(Data items)
────────────────────────────────────────
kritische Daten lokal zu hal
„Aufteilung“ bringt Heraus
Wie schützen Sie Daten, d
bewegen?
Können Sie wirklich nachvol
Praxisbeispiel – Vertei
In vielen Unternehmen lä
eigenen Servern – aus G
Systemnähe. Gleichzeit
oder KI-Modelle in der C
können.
────────────────────────────────────────
Repeat the entries exactly, all of them.

Task output:
kritische Daten lokal zu hal
„Aufteilung“ bringt Heraus
Wie schützen Sie Daten, d
bewegen?
Können Sie wirklich nachvol
Praxisbeispiel – Vertei
In vielen Unternehmen lä
eigenen Servern – aus G
Systemnähe. Gleichzeit
oder KI-Modelle in der C
können.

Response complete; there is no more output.